La produzione normativa sviluppatasi nel ventennio mussoliniano si rivela di notevole importanza per la comprensione dell’evoluzione complessiva della disciplina degli istituti di vigilanza privata. Il Titolo IV del Testo Unico delle Leggi di Pubblica Sicurezza approvato con R.D. 6 novembre 1926, n.1848 ha fatto definitiva chiarezza sulle categorie giuridiche utilizzabili ai fini del corretto inquadramento delle guardie particolari giurate ed ha provveduto ad un riordino sistematico della normativa stratificatasi, in precedenza, in maniera piuttosto alluvionale.
Le norme contemplate nel richiamato R.D. finiranno, poi, per essere quasi integralmente riprodotte nel T.U.L.P.S. approvato con R.D. 18 giugno 1931, n. 773 e nel relativo Regolamento di esecuzione, approvato con R.D. 6 maggio 1940, n. 635, che, come è noto, costituiscono l’ordinamento ancora oggi vigente, sino poi ad arrivare agli obblighi di legge attuali con la qualità di incaricato di pubblico servizio.
Secondo un ormai consolidato indirizzo giurisprudenziale, inoltre, le guardie particolari giurate assumono la qualità di pubblici ufficiali allorché si trovino ad esercitare funzioni di polizia giudiziaria o allorché prestino la loro opera a richiesta dell’autorità, secondo quanto espressamente disposto dall’art. 139 T.U.L.P.S. nonché da numerosi atti passati in giudicato tra Cassazione e Consiglio di Stato, forse dimenticati nella circolare del 19 dicembre 2019?
E’ evidente che le predette qualificazioni tendono a corroborare la tutela penale dei soggetti che svolgono il pubblico servizio o per circostanze ad assumere tali qualificazioni seppur pro tempore da parte di soggetti terzi.
“La sicurezza non è tanto uno stato di quiete, un equilibrio da proteggere mediante la prevenzione e la repressione delle azioni destinate a turbarlo; nei tessuti urbani dominati dall’insicurezza, la sicurezza è piuttosto una percezione cui tendere attraverso l’azione congiunta dei soggetti chiamati a produrla” -
M.Bouchard, Le risposte possibili alla criminalità diffusa - Violante.
Quindi in conclusione,
La circolare ultima è un atto "grave" che annulla ogni processo di ammodernamento del sistema sicurezza italiano, annulla ogni sforzo posto in essere dagli Istituti ed ogni sacrificio degli operatori, che sono stanchi di essere alla mercé di un sistema che li odia e sfrutta, gli stessi attendono da anni una giusta riforma, senza dimenticare il tributo in tema di sangue.

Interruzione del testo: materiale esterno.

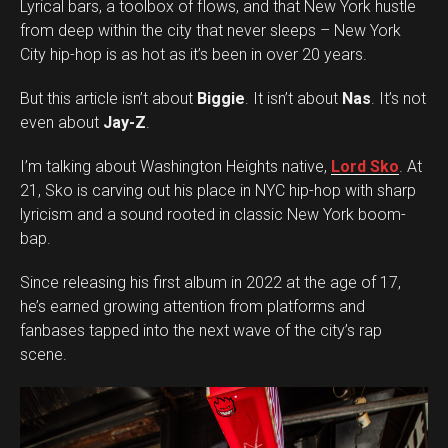
Lyrical bars, a toolbox of flows, and that New York hustle
from deep within the city that never sleeps – New York
City hip-hop is as hot as it’s been in over 20 years.
But this article isn’t about
Biggie
. It isn’t about
Nas
. It’s not
even about
Jay-Z
.
I’m talking about Washington Heights native,
Lord Sko
. At
21, Sko is carving out his place in NYC hip-hop with sharp
lyricism and a sound rooted in classic New York boom-
bap.
Since releasing his first album in 2022 at the age of 17,
he’s earned growing attention from platforms and
fanbases tapped into the next wave of the city’s rap
scene.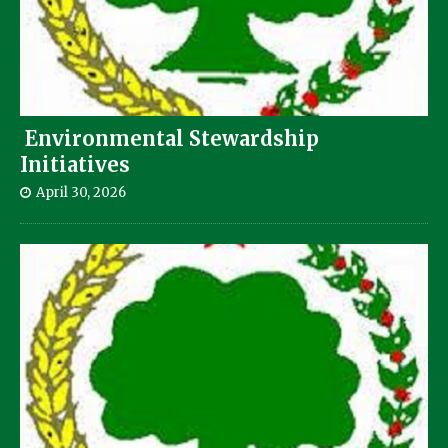
Environmental Stewardship
Initiatives
April 30, 2026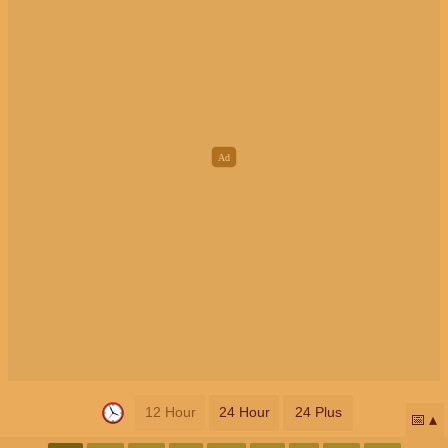
12 Hour
24 Hour
24 Plus
📅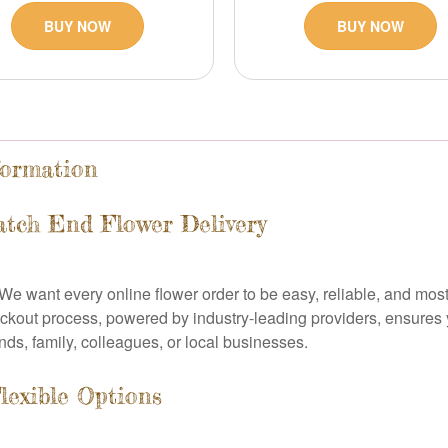
BUY NOW
BUY NOW
formation
tch End Flower Delivery
y. We want every online flower order to be easy, reliable, and most
out process, powered by industry-leading providers, ensures yo
nds, family, colleagues, or local businesses.
lexible Options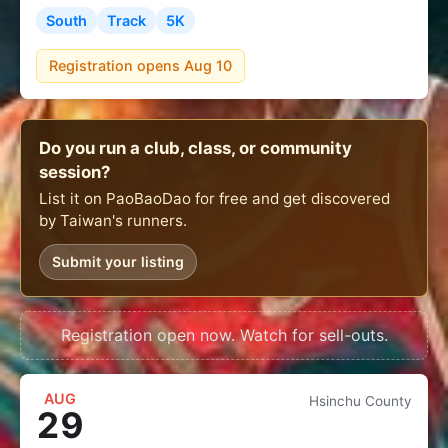
South
Track
5K
Registration opens Aug 10
Do you run a club, class, or community
session?
List it on PaoBaoDao for free and get discovered
by Taiwan's runners.
Submit your listing
Registration open now. Watch for sell-outs.
AUG
Hsinchu County
29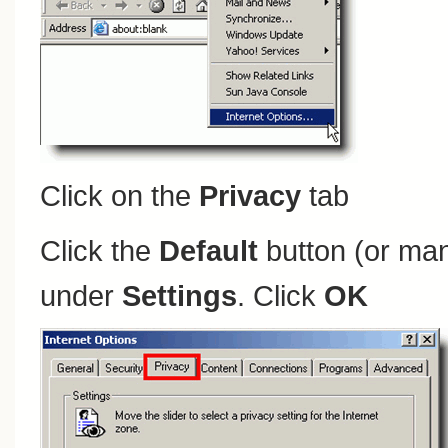
Click on the
Privacy
tab
Click the
Default
button (or man
under
Settings
. Click
OK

Le Guardie Giurate D’Italia non sono figli di un Dio minore, le Guardie Giurate meritano rispetto come tutti gli operatori delle Forze Dell’Ordine, come ogni lavoratore, perché anche loro ogni giorno si sporcano le mani in questa società contribuendo con il loro operato ed a volte sacrificio al sistema di garanzia e tenuta dello Stato Democratico della Repubblica Italiana, il loro sangue è uguale a quello degli operatori istituzionali e di ogni altro cittadino.
Auspicando un Vs Illustre interessamento, forte anche dei suoi precedenti ruoli istituzionali, nell'auspicio di aver fatto cosa gradita con questa umile riflessione, mi è gradita l'occasione per porgere a Sua Eccellenza i miei più cordiali saluti.